WORK REQUIRED: Make an exact transcript of the lines in the data below, starting with the one containing "Where is spleen in this image? (SVG masks)" and going on through the one containing "Mark aorta. (SVG masks)", with both included and the pictures left out.

Data excerpts:
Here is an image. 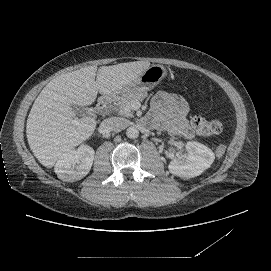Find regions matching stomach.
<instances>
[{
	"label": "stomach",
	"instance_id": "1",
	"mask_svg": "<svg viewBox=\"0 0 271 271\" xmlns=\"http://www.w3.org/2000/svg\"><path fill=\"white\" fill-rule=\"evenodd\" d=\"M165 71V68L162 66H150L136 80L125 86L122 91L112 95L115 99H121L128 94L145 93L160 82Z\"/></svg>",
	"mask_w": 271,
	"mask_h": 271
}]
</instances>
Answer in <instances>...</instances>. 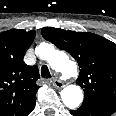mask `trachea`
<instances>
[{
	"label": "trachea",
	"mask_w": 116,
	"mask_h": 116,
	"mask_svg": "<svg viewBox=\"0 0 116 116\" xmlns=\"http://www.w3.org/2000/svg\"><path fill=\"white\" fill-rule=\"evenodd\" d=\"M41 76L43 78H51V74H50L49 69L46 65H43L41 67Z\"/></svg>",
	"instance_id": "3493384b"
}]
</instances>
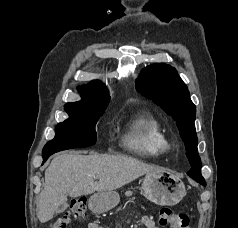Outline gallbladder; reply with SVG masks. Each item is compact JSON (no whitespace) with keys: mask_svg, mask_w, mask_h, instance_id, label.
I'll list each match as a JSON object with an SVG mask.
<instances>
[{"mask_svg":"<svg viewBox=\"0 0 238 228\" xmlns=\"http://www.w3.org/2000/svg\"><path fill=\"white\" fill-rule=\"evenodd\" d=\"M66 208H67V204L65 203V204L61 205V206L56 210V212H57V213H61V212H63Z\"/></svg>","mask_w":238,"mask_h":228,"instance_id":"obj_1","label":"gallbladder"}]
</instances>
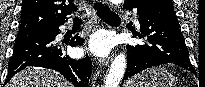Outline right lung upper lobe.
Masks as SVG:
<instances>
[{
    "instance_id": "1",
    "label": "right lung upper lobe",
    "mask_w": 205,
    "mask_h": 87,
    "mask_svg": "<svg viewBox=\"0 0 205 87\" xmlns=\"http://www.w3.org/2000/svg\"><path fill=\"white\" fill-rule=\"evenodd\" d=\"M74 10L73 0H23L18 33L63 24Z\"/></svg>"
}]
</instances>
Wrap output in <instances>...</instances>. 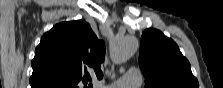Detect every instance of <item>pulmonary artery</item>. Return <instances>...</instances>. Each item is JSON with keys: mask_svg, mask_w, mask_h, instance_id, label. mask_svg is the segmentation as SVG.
...
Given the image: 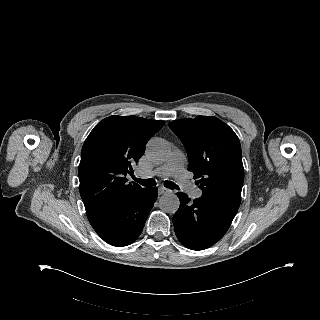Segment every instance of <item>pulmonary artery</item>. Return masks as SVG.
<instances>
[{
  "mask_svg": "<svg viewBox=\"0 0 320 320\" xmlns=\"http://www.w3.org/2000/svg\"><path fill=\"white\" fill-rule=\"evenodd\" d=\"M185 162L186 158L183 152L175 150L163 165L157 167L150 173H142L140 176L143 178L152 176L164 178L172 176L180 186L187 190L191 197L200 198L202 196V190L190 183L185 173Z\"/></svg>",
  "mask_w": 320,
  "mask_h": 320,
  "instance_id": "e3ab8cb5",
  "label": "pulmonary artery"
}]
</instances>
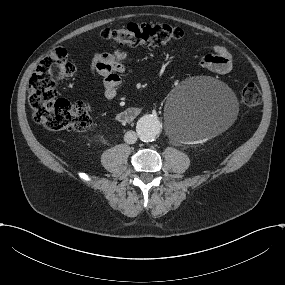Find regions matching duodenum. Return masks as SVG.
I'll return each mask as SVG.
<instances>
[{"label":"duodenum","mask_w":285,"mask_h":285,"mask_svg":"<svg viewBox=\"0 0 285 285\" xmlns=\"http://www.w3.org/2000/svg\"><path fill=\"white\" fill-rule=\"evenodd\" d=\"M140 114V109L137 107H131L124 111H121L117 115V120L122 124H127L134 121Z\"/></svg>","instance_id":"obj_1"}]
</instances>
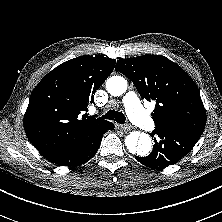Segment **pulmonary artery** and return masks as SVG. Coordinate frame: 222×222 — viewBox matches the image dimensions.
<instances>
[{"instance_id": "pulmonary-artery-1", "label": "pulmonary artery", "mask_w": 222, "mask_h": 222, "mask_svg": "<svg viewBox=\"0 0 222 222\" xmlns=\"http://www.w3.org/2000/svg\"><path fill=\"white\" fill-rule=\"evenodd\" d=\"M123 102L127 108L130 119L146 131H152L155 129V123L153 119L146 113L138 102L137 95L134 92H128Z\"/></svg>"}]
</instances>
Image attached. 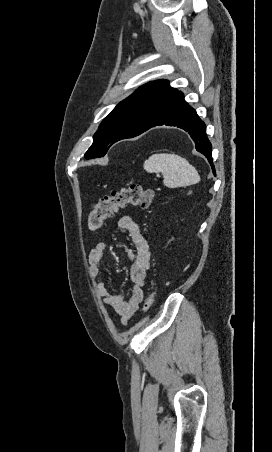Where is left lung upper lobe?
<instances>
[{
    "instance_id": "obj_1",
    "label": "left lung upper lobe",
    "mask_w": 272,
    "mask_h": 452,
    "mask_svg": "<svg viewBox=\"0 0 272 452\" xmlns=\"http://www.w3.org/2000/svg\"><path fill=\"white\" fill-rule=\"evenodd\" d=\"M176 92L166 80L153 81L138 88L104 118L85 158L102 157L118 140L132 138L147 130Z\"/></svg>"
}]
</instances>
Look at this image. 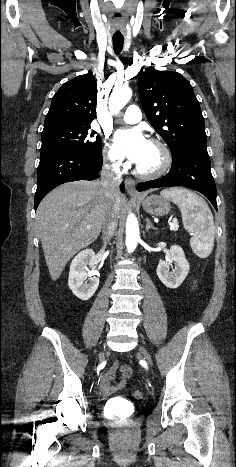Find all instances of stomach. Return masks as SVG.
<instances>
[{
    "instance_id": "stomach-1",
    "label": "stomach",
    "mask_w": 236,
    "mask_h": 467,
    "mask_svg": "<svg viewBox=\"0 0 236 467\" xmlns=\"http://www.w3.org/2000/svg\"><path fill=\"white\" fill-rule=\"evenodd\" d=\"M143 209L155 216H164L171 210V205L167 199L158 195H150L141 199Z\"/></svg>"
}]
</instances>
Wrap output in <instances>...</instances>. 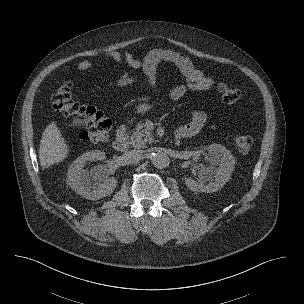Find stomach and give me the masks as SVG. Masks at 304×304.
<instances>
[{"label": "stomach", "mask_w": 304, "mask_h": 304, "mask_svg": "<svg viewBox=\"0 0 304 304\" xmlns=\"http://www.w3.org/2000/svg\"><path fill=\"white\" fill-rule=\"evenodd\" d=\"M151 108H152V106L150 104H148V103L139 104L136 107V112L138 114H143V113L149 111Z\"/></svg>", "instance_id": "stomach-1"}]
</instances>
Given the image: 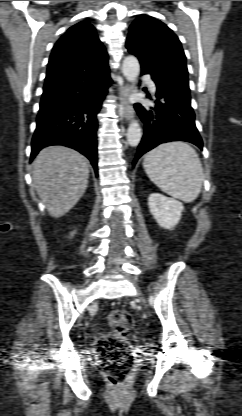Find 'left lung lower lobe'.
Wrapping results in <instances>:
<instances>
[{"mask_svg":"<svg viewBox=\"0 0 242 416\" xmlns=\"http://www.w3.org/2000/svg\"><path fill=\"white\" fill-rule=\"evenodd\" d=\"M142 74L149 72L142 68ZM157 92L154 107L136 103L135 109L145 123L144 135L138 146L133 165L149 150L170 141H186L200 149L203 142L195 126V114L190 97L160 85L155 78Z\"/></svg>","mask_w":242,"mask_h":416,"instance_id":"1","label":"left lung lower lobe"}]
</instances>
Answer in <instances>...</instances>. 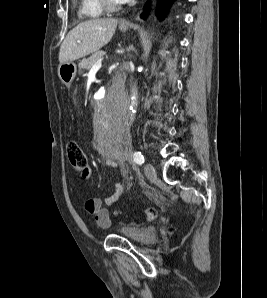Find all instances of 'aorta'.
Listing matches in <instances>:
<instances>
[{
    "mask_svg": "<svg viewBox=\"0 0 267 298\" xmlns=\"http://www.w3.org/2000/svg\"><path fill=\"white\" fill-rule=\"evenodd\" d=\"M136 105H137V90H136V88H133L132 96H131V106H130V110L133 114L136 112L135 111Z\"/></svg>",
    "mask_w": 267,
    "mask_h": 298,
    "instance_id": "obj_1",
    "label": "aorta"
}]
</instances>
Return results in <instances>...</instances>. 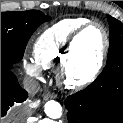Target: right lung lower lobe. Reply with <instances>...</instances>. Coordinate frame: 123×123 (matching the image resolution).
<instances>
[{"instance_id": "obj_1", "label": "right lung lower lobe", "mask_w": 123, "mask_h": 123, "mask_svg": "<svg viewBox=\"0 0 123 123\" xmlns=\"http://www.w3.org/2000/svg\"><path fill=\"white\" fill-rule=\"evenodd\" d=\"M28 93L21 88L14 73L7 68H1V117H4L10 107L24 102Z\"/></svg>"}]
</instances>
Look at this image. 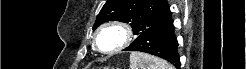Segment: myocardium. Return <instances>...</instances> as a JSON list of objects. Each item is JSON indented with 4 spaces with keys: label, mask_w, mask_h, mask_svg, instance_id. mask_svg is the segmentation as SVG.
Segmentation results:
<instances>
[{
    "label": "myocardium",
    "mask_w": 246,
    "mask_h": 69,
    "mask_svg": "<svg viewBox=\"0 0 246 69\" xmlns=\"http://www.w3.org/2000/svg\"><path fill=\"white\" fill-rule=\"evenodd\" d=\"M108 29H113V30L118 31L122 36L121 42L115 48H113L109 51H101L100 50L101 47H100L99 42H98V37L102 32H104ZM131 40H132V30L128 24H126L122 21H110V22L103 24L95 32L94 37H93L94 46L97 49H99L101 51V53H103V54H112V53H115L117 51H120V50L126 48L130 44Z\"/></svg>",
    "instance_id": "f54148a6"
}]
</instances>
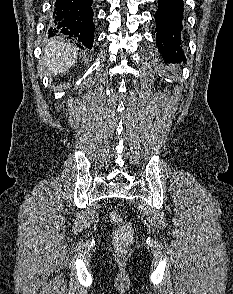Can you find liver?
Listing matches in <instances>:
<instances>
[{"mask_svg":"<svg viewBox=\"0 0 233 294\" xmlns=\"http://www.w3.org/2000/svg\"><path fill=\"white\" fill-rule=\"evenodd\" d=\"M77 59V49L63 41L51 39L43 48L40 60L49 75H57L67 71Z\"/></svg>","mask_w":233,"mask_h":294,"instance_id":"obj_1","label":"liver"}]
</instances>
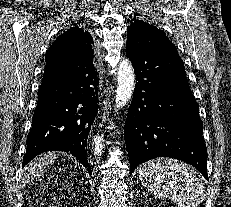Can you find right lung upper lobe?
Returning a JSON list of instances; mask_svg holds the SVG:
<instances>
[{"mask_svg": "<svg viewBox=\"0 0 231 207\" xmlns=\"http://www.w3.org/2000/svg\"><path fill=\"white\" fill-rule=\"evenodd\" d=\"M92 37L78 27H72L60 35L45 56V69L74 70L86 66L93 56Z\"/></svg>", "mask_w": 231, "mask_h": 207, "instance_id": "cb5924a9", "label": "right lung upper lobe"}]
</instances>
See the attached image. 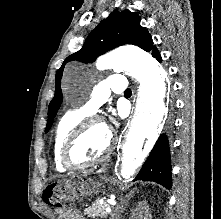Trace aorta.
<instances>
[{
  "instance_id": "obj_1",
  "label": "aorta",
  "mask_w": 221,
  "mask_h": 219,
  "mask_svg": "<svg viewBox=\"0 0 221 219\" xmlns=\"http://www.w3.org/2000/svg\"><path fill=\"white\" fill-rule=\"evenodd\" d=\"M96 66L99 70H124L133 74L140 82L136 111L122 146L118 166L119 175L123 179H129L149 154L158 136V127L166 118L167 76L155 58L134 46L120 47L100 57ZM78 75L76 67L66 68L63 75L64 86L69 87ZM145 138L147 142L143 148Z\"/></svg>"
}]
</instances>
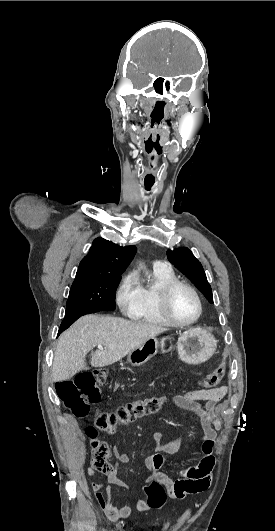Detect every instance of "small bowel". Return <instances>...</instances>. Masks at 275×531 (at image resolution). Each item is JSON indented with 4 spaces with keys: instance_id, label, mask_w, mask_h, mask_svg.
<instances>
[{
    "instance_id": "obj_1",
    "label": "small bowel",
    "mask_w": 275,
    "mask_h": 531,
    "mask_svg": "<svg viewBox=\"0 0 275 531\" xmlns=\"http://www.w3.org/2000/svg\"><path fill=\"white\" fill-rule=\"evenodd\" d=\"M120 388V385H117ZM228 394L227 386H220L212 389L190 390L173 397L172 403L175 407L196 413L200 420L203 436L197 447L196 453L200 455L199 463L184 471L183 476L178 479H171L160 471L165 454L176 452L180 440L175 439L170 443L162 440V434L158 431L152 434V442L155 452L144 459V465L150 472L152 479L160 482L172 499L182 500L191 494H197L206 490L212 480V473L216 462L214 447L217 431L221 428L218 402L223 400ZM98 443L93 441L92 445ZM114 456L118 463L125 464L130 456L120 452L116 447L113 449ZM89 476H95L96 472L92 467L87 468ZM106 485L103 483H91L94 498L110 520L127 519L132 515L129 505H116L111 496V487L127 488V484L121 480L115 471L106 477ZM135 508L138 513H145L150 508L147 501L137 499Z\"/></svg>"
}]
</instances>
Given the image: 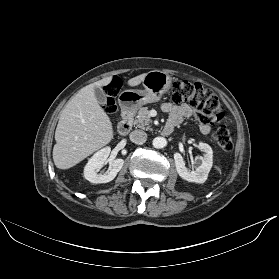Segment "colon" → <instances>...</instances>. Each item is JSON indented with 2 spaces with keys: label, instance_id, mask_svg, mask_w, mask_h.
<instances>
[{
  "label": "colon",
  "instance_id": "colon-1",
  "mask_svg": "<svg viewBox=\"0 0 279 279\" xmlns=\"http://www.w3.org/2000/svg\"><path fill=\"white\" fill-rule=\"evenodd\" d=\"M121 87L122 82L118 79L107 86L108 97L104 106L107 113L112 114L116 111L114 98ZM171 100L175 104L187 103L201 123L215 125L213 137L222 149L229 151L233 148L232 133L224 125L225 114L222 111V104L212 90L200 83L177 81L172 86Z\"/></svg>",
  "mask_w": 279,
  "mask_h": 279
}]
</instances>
--
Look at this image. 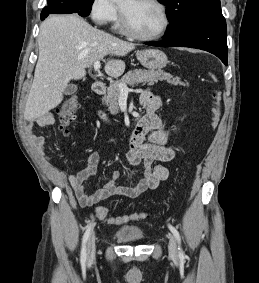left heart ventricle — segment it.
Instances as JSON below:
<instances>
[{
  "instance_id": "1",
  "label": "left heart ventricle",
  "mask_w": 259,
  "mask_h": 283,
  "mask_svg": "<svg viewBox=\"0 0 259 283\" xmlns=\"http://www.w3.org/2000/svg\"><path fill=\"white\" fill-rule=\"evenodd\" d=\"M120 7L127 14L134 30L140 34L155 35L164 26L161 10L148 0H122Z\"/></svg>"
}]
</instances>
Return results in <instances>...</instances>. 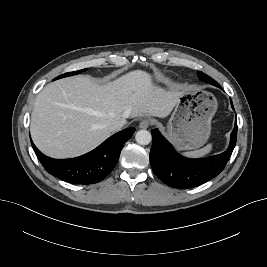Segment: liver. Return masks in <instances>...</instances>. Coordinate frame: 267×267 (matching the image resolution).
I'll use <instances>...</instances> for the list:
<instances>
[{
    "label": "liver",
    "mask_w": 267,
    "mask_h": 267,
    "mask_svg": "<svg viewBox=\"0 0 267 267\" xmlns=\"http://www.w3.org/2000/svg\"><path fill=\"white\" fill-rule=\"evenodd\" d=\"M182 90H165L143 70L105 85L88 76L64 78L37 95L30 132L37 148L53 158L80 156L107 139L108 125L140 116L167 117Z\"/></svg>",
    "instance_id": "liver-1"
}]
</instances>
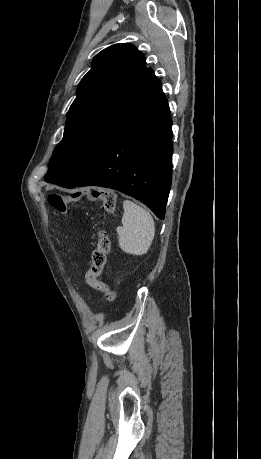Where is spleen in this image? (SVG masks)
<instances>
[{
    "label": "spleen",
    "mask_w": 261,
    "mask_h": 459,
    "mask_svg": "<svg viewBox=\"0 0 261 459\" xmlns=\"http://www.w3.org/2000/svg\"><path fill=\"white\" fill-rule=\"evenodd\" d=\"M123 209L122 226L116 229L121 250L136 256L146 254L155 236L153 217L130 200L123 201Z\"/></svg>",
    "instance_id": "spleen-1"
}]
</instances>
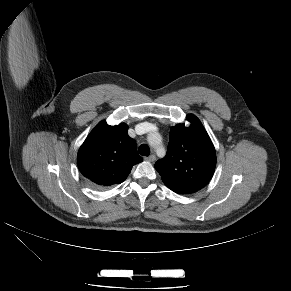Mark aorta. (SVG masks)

RESPONSE TO THE TASK:
Where is spleen in this image? (SVG masks)
<instances>
[{
    "label": "spleen",
    "mask_w": 261,
    "mask_h": 459,
    "mask_svg": "<svg viewBox=\"0 0 261 459\" xmlns=\"http://www.w3.org/2000/svg\"><path fill=\"white\" fill-rule=\"evenodd\" d=\"M123 209L122 226L116 229L121 250L136 256L146 254L155 236L153 217L130 200L123 201Z\"/></svg>",
    "instance_id": "spleen-1"
}]
</instances>
Mark aorta. (SVG masks)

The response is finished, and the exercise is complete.